Your task:
Your answer is the lines below, exactly, from the one that contains "Sigma (750, 806)" through the one that contains "Mijn Amstelveen (764, 16)", both included.

[Pixel coordinate grounding data]

#####

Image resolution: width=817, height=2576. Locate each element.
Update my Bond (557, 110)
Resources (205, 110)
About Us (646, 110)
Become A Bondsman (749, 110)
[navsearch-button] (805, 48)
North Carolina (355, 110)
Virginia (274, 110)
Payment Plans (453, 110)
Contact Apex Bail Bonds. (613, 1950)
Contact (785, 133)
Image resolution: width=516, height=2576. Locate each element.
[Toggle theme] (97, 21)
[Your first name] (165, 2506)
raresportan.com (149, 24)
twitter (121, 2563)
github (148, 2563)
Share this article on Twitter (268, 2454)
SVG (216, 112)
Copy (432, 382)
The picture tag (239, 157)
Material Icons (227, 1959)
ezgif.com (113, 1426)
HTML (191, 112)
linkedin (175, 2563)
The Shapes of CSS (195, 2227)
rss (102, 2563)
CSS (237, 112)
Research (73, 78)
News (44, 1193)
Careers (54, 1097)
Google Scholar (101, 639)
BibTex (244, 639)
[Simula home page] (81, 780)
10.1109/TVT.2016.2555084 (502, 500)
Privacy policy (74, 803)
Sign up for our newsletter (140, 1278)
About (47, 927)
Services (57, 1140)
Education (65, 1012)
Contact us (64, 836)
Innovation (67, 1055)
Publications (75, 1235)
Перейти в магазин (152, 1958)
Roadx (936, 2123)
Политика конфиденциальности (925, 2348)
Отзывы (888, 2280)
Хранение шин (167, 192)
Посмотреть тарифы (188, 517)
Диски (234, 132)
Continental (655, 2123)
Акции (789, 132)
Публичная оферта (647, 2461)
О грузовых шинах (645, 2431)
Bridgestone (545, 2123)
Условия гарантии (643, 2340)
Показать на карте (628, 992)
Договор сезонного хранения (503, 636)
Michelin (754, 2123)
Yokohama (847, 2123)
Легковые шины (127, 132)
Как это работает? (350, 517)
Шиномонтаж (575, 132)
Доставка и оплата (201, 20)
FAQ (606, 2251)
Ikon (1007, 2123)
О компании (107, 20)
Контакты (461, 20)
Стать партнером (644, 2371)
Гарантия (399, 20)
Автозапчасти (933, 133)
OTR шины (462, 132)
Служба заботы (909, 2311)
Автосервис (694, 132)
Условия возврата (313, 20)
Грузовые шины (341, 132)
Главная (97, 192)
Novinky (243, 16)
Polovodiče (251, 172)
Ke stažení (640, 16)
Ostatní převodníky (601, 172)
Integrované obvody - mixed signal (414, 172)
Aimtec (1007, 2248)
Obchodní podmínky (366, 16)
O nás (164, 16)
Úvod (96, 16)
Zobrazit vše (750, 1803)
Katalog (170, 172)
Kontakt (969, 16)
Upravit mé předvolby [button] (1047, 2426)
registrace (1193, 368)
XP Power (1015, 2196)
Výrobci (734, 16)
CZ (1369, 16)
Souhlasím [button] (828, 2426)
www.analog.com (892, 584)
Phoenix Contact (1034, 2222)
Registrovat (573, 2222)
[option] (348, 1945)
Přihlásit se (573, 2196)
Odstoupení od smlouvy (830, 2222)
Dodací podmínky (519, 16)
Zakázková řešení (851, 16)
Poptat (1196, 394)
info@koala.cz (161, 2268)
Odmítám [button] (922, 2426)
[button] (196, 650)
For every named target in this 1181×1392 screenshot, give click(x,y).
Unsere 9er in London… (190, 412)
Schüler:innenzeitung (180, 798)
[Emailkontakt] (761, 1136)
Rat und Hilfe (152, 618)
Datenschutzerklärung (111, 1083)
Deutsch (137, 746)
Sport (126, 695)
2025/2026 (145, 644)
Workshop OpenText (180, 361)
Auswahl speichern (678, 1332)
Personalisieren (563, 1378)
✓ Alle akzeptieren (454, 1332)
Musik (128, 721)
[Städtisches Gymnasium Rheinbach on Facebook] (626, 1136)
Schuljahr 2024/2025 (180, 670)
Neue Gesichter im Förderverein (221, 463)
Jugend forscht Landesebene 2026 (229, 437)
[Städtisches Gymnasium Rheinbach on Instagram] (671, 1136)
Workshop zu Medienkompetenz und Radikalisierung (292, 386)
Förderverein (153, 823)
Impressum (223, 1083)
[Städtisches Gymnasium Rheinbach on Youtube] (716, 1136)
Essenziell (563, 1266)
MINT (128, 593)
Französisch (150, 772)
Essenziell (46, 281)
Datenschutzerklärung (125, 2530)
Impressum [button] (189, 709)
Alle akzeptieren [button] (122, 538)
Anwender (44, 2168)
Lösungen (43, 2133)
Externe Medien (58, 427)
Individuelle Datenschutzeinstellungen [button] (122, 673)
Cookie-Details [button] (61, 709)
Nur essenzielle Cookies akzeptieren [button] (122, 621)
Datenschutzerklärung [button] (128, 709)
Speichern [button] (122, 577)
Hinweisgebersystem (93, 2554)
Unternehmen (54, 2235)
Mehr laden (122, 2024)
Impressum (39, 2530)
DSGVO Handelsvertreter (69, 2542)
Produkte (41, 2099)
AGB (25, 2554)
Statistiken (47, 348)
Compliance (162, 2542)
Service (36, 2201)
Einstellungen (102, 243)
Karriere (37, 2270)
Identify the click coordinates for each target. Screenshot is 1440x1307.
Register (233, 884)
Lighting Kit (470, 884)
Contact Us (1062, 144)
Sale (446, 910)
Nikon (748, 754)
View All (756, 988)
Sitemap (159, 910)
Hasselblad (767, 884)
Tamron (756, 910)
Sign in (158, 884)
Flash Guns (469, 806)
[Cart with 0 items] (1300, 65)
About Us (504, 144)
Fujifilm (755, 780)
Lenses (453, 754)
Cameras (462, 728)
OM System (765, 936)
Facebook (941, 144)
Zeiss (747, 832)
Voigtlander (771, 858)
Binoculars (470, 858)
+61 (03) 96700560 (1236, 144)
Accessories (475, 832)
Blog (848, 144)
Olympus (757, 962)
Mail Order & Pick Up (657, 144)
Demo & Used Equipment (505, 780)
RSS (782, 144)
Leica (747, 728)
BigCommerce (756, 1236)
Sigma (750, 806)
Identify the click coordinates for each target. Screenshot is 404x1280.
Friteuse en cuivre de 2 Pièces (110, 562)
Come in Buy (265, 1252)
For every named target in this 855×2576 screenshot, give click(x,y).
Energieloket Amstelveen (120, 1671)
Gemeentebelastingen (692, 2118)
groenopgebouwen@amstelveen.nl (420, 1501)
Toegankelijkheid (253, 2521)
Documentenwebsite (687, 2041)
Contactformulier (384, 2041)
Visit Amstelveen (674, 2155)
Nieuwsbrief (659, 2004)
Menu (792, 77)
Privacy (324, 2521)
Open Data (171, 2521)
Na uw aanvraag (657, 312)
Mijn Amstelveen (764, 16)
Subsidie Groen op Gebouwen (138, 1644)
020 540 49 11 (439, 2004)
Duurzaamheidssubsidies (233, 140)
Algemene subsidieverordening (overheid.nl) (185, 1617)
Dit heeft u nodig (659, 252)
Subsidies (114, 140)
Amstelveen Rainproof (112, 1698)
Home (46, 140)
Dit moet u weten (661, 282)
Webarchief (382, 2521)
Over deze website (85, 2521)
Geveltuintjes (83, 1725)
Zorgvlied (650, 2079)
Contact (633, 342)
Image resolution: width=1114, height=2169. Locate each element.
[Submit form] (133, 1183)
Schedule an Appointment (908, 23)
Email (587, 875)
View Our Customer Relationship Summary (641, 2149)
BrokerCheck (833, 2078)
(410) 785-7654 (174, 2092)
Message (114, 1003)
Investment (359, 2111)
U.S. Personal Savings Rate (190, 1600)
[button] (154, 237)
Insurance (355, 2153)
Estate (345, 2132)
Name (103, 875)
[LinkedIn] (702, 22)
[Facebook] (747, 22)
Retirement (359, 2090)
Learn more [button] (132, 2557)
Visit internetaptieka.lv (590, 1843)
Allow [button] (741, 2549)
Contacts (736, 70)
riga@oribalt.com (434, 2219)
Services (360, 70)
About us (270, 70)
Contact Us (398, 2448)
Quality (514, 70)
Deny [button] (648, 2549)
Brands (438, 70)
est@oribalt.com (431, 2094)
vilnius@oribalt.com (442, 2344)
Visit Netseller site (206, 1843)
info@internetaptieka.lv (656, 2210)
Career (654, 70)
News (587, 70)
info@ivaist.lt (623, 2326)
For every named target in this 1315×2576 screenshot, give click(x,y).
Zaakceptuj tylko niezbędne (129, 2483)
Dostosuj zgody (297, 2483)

#####

Result for this exercise:
Sigma (750, 806)
Identify the click coordinates for each target. Screenshot is 404x1280.
Friteuse en cuivre de 2 Pièces (110, 562)
Come in Buy (265, 1252)
For every named target in this 855×2576 screenshot, give click(x,y).
Energieloket Amstelveen (120, 1671)
Gemeentebelastingen (692, 2118)
groenopgebouwen@amstelveen.nl (420, 1501)
Toegankelijkheid (253, 2521)
Documentenwebsite (687, 2041)
Contactformulier (384, 2041)
Visit Amstelveen (674, 2155)
Nieuwsbrief (659, 2004)
Menu (792, 77)
Privacy (324, 2521)
Open Data (171, 2521)
Na uw aanvraag (657, 312)
Mijn Amstelveen (764, 16)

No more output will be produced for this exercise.